Studies on the Effect of Nuclear-penetrating Anti-dsDNA Autoantibody IgG and Recombinant VH Domain in Lupus Nephritis-associated Kidney Cells

Abstract

The aim of this study is to investigate the pathological impacts of the anti-dsDNA antibodies, that are basically causative factors in autoimmune diseases. The anti-dsDNA autoantibody 2C10 IgG and its recombinant fragment 2C10 VH domain were tested in the normal murine kidney mesangial cells (MES) and human cervical cancer cell (HeLa) to know the pathogenic aspect of these antibodies. It was observed that the 2C10 IgG and 2C10 VH domain penetrated into the target cells and reduced their cell proliferation and the penetrated autoantibodies simultaneously activated the signal molecules ERK1/2 and p38. Further observation revealed that 2C10 IgG and 2C10 VH persistently activated RSK-1 and upregulated BCL-2 expression.
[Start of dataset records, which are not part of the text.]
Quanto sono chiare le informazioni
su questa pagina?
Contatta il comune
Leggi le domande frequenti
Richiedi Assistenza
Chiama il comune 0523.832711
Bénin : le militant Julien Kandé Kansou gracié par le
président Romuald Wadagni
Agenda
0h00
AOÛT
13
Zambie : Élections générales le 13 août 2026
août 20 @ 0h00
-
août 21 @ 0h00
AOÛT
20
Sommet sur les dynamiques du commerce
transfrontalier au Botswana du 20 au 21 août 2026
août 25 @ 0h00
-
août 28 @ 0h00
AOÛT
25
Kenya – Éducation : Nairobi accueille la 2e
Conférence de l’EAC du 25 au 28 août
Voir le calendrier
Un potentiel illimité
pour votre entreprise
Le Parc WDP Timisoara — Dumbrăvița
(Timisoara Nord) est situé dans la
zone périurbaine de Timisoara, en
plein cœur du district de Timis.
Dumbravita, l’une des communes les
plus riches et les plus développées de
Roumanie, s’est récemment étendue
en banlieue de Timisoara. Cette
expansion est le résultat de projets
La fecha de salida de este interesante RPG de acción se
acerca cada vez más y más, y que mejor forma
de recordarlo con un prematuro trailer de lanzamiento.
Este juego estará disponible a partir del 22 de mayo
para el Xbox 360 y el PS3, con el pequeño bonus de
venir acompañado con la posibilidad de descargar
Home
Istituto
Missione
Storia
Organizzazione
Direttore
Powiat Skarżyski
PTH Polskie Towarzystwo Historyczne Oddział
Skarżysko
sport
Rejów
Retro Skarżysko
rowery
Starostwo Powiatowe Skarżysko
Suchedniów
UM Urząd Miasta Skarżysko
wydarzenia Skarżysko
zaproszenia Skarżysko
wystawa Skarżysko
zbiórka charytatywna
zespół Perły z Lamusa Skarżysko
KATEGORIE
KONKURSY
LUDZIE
In mesangial cell line, the 2C10 IgG and 2C10 VH stimulated the transcription of pro-inflammatory genes TNF-α, IL-6 and IL-1β through ATF-2 activation enormously, but the same pattern was not observed in HeLa cells. The activation of these signal molecules was linked to the production of pro-inflammatory cytokines, because inhibition of the molecules suppressed the cytokine production. Collectively, the cell-and nuclear-penetrating autoantibodies 2C10 IgG and 2C10 VH seem to play a pathogenic role in mesangial cells through activation of p38, MAPKAPKK2, RSK-1, BCL-2 and ATF-2 and consequent production of pro-inflammatory cytokines.